In the quiet cemetery in the town of Lumberton, N.C., his mortal remains were laid to rest beside those of his wife and their only babe.  Sleep on, young father, mother, babe!  He who is “the resurrection and the life” will awaken they dust at his coming.
~F.B. McCall

Journal of the North Carolina Annual Conference,Volumes 52-57 By Methodist Episcopal Church, South. North Carolina Conference

Sunday, March 1, 2015

Finlaysons of Mt. Olive


Murdoch Uriah Finlayson was the son of Daniel and Charity Finlayson, Daniel being the first of my family's line to come to America. There is an interesting link that locates Murdoch Finlayson in the 1850's in Wayne County - specifically in the small, growing township of Mount Olive, NC.  Lower Wayne County's major industry was turpentine.  Murdoch was not only a merchant, but listed among the five turpentine distillers in the area.

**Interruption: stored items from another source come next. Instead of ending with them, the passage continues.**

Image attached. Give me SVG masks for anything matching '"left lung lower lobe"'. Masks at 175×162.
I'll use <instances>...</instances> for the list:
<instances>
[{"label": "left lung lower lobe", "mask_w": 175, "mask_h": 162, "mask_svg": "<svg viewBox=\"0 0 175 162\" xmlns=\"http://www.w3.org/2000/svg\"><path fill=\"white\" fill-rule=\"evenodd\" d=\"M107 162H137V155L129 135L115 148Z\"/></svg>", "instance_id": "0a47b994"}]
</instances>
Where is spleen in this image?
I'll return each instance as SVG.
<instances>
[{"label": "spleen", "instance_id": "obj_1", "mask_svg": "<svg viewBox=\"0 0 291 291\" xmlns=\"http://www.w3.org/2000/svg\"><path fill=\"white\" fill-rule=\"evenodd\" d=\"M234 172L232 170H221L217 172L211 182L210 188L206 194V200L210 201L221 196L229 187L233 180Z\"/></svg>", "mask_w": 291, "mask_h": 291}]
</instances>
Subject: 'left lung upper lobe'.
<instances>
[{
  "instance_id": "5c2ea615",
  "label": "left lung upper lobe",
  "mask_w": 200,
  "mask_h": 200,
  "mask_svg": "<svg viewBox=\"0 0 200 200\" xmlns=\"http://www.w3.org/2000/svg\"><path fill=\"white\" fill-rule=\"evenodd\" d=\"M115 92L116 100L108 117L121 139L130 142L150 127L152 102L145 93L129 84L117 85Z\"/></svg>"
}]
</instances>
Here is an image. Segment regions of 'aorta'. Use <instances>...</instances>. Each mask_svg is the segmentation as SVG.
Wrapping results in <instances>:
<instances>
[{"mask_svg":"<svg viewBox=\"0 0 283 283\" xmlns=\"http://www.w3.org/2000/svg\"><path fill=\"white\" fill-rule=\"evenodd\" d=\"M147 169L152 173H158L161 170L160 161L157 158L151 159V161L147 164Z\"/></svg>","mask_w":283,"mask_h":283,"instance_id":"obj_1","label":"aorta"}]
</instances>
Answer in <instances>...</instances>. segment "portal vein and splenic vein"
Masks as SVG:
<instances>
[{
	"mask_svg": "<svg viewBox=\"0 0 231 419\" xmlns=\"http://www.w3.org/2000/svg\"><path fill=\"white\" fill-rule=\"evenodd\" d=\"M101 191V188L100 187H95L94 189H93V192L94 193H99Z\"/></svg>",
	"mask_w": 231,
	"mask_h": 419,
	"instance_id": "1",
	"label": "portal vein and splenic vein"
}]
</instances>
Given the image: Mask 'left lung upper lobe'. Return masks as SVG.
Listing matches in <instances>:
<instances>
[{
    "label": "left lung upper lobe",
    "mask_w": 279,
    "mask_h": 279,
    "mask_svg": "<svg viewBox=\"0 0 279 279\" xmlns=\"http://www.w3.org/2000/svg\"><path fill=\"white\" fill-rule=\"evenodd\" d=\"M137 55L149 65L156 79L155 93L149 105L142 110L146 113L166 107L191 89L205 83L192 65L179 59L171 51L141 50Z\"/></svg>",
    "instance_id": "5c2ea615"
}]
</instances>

Lower Mt. Olive was known for it's brandies, ciders and liquors. 
"Spirits were a part of the life of most citizens, including ministers. A.J. Finlayson, a prominent Methodist preacher in Goldsboro, was previously the owner of a tavern." Rev. A.J. Finlayson was also a son of Daniel and Charity Finlayson, an older brother of Murdoch Uriah Finlayson.

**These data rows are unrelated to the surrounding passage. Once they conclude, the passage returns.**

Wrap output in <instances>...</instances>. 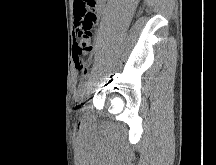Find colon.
<instances>
[{
	"label": "colon",
	"mask_w": 216,
	"mask_h": 165,
	"mask_svg": "<svg viewBox=\"0 0 216 165\" xmlns=\"http://www.w3.org/2000/svg\"><path fill=\"white\" fill-rule=\"evenodd\" d=\"M95 16L92 12H86L77 28H75L76 43L74 47V59L76 68L84 71L87 68L88 59L92 53L91 39L94 32Z\"/></svg>",
	"instance_id": "obj_1"
}]
</instances>
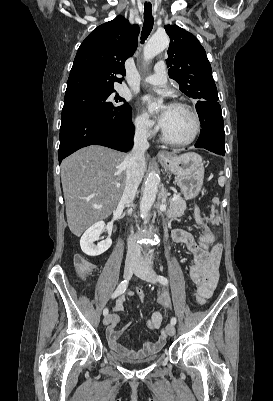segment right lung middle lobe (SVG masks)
Listing matches in <instances>:
<instances>
[{"label":"right lung middle lobe","instance_id":"right-lung-middle-lobe-1","mask_svg":"<svg viewBox=\"0 0 273 401\" xmlns=\"http://www.w3.org/2000/svg\"><path fill=\"white\" fill-rule=\"evenodd\" d=\"M113 93L114 90H95L65 95L61 119L90 115L129 123L131 107L124 98L118 95L114 97Z\"/></svg>","mask_w":273,"mask_h":401}]
</instances>
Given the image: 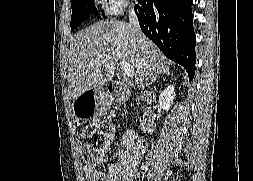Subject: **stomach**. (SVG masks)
<instances>
[{"mask_svg": "<svg viewBox=\"0 0 253 181\" xmlns=\"http://www.w3.org/2000/svg\"><path fill=\"white\" fill-rule=\"evenodd\" d=\"M109 103V95L102 88L90 89L75 99L73 112L78 119L87 120L104 114Z\"/></svg>", "mask_w": 253, "mask_h": 181, "instance_id": "stomach-1", "label": "stomach"}]
</instances>
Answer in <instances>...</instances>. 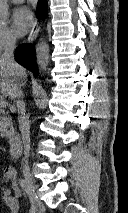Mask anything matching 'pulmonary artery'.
Returning <instances> with one entry per match:
<instances>
[{
  "mask_svg": "<svg viewBox=\"0 0 128 213\" xmlns=\"http://www.w3.org/2000/svg\"><path fill=\"white\" fill-rule=\"evenodd\" d=\"M14 3H22L24 2L25 0H12Z\"/></svg>",
  "mask_w": 128,
  "mask_h": 213,
  "instance_id": "1",
  "label": "pulmonary artery"
}]
</instances>
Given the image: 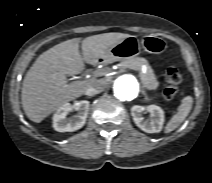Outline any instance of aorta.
I'll return each instance as SVG.
<instances>
[{
	"label": "aorta",
	"mask_w": 212,
	"mask_h": 183,
	"mask_svg": "<svg viewBox=\"0 0 212 183\" xmlns=\"http://www.w3.org/2000/svg\"><path fill=\"white\" fill-rule=\"evenodd\" d=\"M113 91L118 100L129 101L138 96L140 83L133 75H122L114 81Z\"/></svg>",
	"instance_id": "1"
}]
</instances>
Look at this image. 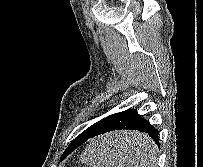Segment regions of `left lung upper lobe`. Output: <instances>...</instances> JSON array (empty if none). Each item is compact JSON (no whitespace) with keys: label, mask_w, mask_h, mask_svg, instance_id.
<instances>
[{"label":"left lung upper lobe","mask_w":203,"mask_h":167,"mask_svg":"<svg viewBox=\"0 0 203 167\" xmlns=\"http://www.w3.org/2000/svg\"><path fill=\"white\" fill-rule=\"evenodd\" d=\"M104 119H105V118H104ZM104 119H102V120H100V121L94 123V124L91 125L89 128H87L85 131H83L80 135H86V134H88V133H92ZM73 150H74V149H73ZM73 150H72V151H73ZM65 151H66V150H65ZM64 153H65V152H64ZM63 155H64V154H63Z\"/></svg>","instance_id":"left-lung-upper-lobe-1"}]
</instances>
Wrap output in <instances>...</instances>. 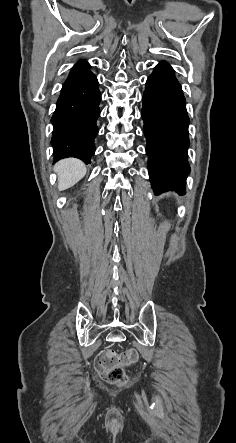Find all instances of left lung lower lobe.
Wrapping results in <instances>:
<instances>
[{"mask_svg": "<svg viewBox=\"0 0 236 443\" xmlns=\"http://www.w3.org/2000/svg\"><path fill=\"white\" fill-rule=\"evenodd\" d=\"M142 118L147 139L148 170L156 194L173 190L186 193L190 172L189 117L185 97L173 68L159 63L146 82Z\"/></svg>", "mask_w": 236, "mask_h": 443, "instance_id": "obj_1", "label": "left lung lower lobe"}]
</instances>
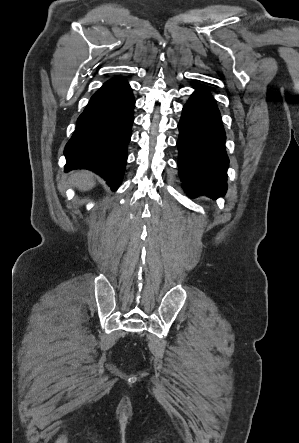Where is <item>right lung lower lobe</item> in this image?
I'll return each mask as SVG.
<instances>
[{"label": "right lung lower lobe", "mask_w": 299, "mask_h": 443, "mask_svg": "<svg viewBox=\"0 0 299 443\" xmlns=\"http://www.w3.org/2000/svg\"><path fill=\"white\" fill-rule=\"evenodd\" d=\"M134 106L128 82L122 77L108 80L78 118L64 150L65 171L89 169L116 190L124 174Z\"/></svg>", "instance_id": "obj_1"}]
</instances>
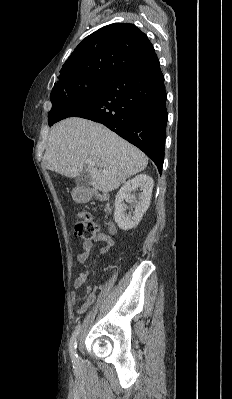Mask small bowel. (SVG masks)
I'll return each instance as SVG.
<instances>
[{
    "label": "small bowel",
    "instance_id": "obj_1",
    "mask_svg": "<svg viewBox=\"0 0 232 399\" xmlns=\"http://www.w3.org/2000/svg\"><path fill=\"white\" fill-rule=\"evenodd\" d=\"M111 247H112V242H107L106 244H104L101 247V249L99 251L100 254L105 255ZM92 249H93L92 242H90V241L83 242L82 251L80 252L79 257H78V261L81 264H84L87 261ZM86 279H87V272H85V271H80L78 273L77 278L74 279L73 293L70 295V305L72 307H75V305L79 299V289H80L81 285L86 281ZM92 292H93L92 285L91 284L87 285L86 286V293H87L86 298H85L84 302L82 303V305L76 309L77 313H79V314L84 313L86 311V309L92 304V302H93Z\"/></svg>",
    "mask_w": 232,
    "mask_h": 399
}]
</instances>
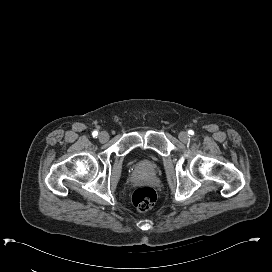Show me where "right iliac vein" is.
Masks as SVG:
<instances>
[{
	"label": "right iliac vein",
	"mask_w": 272,
	"mask_h": 272,
	"mask_svg": "<svg viewBox=\"0 0 272 272\" xmlns=\"http://www.w3.org/2000/svg\"><path fill=\"white\" fill-rule=\"evenodd\" d=\"M108 139H109V135H108L107 132L102 131V132L99 134V140H100L101 142H106Z\"/></svg>",
	"instance_id": "right-iliac-vein-1"
}]
</instances>
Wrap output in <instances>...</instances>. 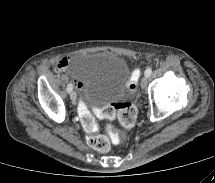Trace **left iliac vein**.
Listing matches in <instances>:
<instances>
[{
	"mask_svg": "<svg viewBox=\"0 0 215 183\" xmlns=\"http://www.w3.org/2000/svg\"><path fill=\"white\" fill-rule=\"evenodd\" d=\"M147 82H148V76H144L141 80V87L144 89L147 86Z\"/></svg>",
	"mask_w": 215,
	"mask_h": 183,
	"instance_id": "1",
	"label": "left iliac vein"
}]
</instances>
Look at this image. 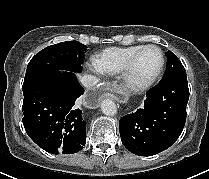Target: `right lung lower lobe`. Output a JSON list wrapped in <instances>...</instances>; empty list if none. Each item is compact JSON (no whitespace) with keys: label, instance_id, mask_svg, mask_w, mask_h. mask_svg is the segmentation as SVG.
Segmentation results:
<instances>
[{"label":"right lung lower lobe","instance_id":"98d812e1","mask_svg":"<svg viewBox=\"0 0 209 179\" xmlns=\"http://www.w3.org/2000/svg\"><path fill=\"white\" fill-rule=\"evenodd\" d=\"M84 93L73 72H54L24 94L22 119L29 137L52 154H73L86 143V124L77 98Z\"/></svg>","mask_w":209,"mask_h":179}]
</instances>
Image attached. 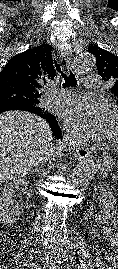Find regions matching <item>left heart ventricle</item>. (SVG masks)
<instances>
[{"label": "left heart ventricle", "instance_id": "1", "mask_svg": "<svg viewBox=\"0 0 118 269\" xmlns=\"http://www.w3.org/2000/svg\"><path fill=\"white\" fill-rule=\"evenodd\" d=\"M105 137L109 141L118 142V113L116 112H112V117L108 126V132Z\"/></svg>", "mask_w": 118, "mask_h": 269}]
</instances>
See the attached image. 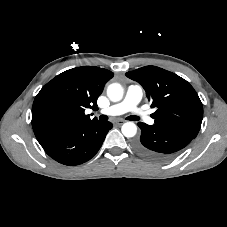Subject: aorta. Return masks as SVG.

Murdoch Uriah and his brother Angus Joseph fought on the side of the Confederacy.  After the war, Murdoch is found advertising Boots and Shoes in the 1871 Wilmington, NC business directory. By 1880. he had already settled in Cheraw, SC.  By 1881, AJ is dead and buried in Wayne County, but AJ's son Deems Finlayson is located in Cheraw, living close to his Uncle Murdoch.  At one point, 'Cousin Deems'  (Henry Dennis Finlayson) was a neighbor of my grandfather Burruss Finlayson (Mudoch's youngest son).